Everything from the line containing "und Verarbeiter darauf, das extrem hohe" through the end of the data below should be copied exactly, with no other lines.

============================================================

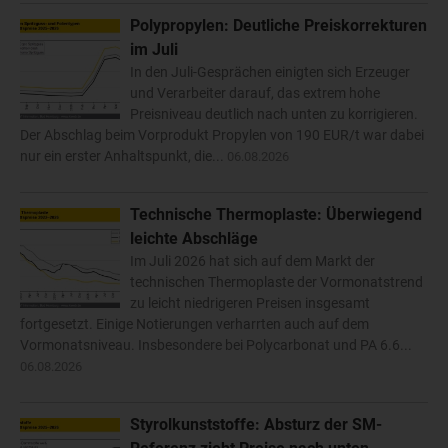
Polypropylen: Deutliche Preiskorrekturen
im Juli
In den Juli-Gesprächen einigten sich Erzeuger
und Verarbeiter darauf, das extrem hohe
Preisniveau deutlich nach unten zu korrigieren.
Der Abschlag beim Vorprodukt Propylen von 190 EUR/t war dabei
nur ein erster Anhaltspunkt, die...
06.08.2026
Technische Thermoplaste: Überwiegend
leichte Abschläge
Im Juli 2026 hat sich auf dem Markt der
technischen Thermoplaste der Vormonatstrend
zu leicht niedrigeren Preisen insgesamt
fortgesetzt. Einige Notierungen verharrten auch auf dem
Vormonatsniveau. Insbesondere bei Polycarbonat und PA 6.6...
06.08.2026
Styrolkunststoffe: Absturz der SM-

============================================================

Task solution
und Verarbeiter darauf, das extrem hohe
Preisniveau deutlich nach unten zu korrigieren.
Der Abschlag beim Vorprodukt Propylen von 190 EUR/t war dabei
nur ein erster Anhaltspunkt, die...
06.08.2026
Technische Thermoplaste: Überwiegend
leichte Abschläge
Im Juli 2026 hat sich auf dem Markt der
technischen Thermoplaste der Vormonatstrend
zu leicht niedrigeren Preisen insgesamt
fortgesetzt. Einige Notierungen verharrten auch auf dem
Vormonatsniveau. Insbesondere bei Polycarbonat und PA 6.6...
06.08.2026
Styrolkunststoffe: Absturz der SM-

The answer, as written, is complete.